I would like the lines below, from the one with "systems to cloud infrastructure. Our" through the one with "New Edition-2024", copied exactly and without any pictures.

Saved entries:
━━━

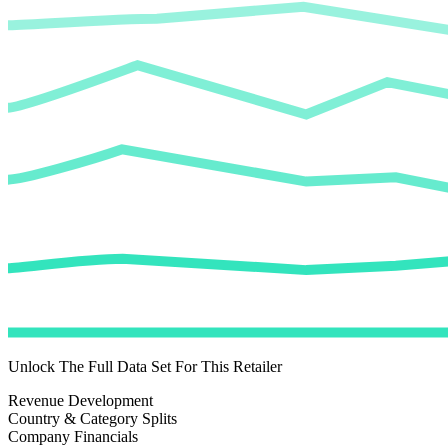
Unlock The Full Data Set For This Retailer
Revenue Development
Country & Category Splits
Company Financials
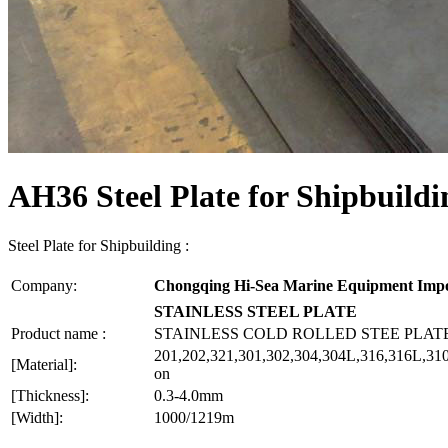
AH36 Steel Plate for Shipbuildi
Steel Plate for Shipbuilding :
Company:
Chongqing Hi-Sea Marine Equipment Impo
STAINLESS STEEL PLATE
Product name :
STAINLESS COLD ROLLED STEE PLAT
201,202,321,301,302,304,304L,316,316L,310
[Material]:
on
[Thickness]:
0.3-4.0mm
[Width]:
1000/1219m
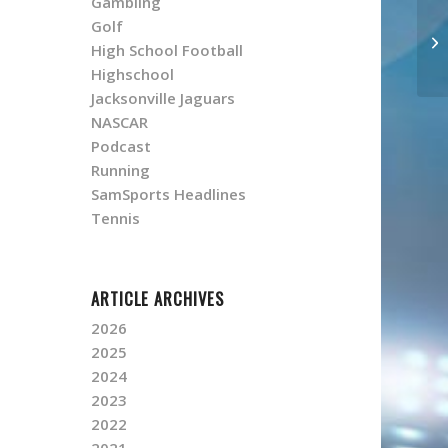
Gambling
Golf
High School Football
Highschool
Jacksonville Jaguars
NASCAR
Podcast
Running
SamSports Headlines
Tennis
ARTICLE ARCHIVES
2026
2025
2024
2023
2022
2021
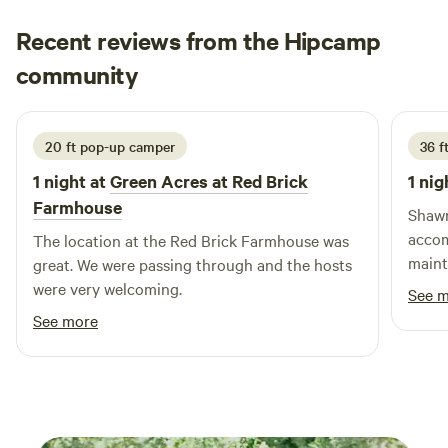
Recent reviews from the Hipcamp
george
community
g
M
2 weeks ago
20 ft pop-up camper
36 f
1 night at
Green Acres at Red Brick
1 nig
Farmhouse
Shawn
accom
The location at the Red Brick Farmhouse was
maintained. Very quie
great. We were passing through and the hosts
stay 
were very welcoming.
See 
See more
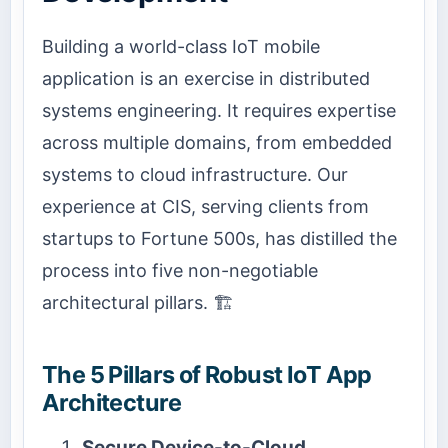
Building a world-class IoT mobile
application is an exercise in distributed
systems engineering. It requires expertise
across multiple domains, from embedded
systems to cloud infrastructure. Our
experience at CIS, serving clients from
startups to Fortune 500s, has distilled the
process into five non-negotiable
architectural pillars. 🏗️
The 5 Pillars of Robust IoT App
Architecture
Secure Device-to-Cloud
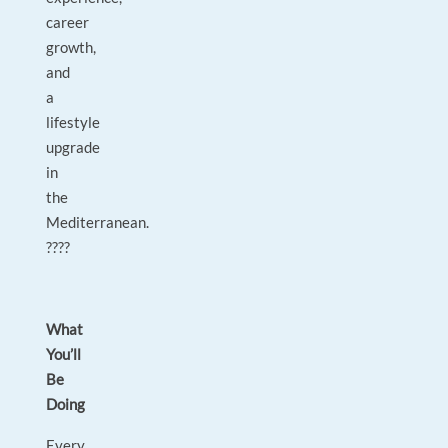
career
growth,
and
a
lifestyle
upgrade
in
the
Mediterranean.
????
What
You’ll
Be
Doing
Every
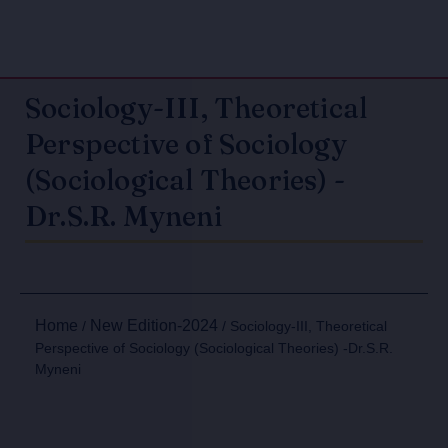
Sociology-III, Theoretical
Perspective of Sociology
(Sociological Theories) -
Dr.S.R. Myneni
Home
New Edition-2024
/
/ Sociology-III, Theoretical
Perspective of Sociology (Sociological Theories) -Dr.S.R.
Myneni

━━━

• ANSWER BOX
systems to cloud infrastructure. Our
experience at CIS, serving clients from
startups to Fortune 500s, has distilled the
process into five non-negotiable
architectural pillars. 🏗️
The 5 Pillars of Robust IoT App
Architecture
Secure Device-to-Cloud
career
growth,
and
a
lifestyle
upgrade
in
the
Mediterranean.
????
What
You’ll
Be
Doing
Every
Sociology-III, Theoretical
Perspective of Sociology
(Sociological Theories) -
Dr.S.R. Myneni
Home
New Edition-2024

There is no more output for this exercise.